• _Assigned task_:
Which of the lines below contain the string "Dentifrice"? Pull each one out of the data.

━━━━━ Material supplied

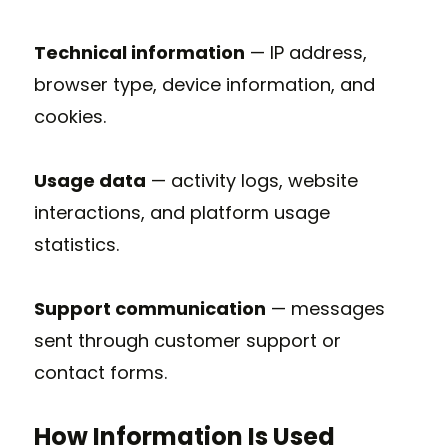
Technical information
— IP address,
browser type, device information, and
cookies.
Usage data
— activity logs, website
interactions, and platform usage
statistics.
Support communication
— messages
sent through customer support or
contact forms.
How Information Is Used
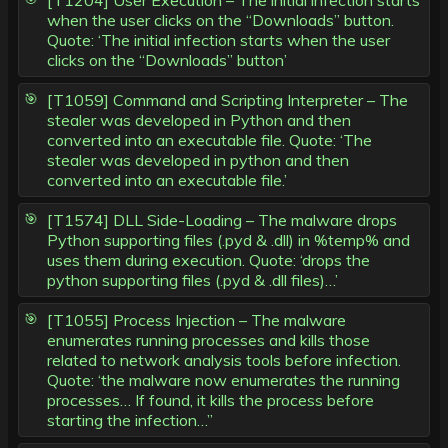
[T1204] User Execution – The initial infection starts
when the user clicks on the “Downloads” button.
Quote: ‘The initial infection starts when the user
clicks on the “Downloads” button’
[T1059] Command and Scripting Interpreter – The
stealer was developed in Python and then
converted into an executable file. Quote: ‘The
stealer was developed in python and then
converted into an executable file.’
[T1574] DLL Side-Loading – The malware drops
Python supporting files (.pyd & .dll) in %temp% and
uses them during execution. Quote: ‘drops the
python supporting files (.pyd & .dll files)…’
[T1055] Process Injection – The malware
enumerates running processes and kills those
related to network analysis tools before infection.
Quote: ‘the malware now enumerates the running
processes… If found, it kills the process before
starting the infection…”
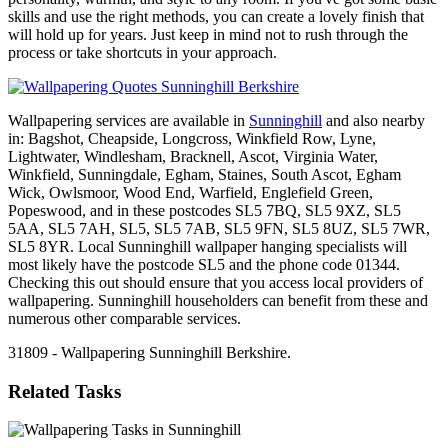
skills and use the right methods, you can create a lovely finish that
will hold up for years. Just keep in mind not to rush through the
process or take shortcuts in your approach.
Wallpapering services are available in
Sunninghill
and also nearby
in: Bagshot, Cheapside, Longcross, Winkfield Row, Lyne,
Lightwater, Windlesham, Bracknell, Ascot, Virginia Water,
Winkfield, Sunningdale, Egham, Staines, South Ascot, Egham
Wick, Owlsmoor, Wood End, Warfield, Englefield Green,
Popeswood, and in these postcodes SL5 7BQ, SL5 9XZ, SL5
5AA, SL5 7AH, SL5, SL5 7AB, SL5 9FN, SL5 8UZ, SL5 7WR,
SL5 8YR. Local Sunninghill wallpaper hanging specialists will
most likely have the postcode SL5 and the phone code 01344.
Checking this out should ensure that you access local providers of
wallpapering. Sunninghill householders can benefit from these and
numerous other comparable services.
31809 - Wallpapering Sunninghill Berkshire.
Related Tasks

━━━━━━━━━━
━━━━━ Material supplied

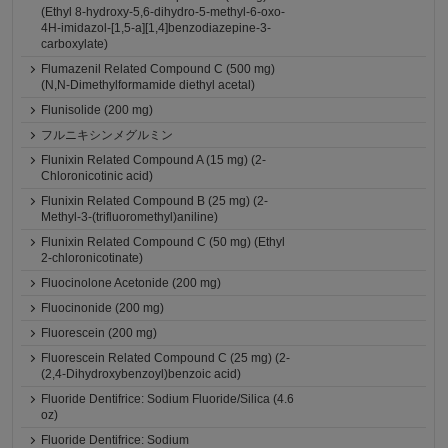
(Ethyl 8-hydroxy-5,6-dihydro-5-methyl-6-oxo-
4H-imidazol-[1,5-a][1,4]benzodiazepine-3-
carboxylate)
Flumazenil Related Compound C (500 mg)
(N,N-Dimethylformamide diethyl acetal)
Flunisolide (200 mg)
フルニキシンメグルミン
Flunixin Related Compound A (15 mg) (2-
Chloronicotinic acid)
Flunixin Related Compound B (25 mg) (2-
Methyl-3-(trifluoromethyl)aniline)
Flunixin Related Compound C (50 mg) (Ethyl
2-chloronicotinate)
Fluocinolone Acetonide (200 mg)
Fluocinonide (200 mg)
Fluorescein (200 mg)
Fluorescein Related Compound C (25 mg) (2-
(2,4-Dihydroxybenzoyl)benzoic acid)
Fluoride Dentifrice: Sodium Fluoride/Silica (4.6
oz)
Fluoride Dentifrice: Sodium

━━━━━━━━━━

• _The completed task_:
Fluoride Dentifrice: Sodium Fluoride/Silica (4.6
Fluoride Dentifrice: Sodium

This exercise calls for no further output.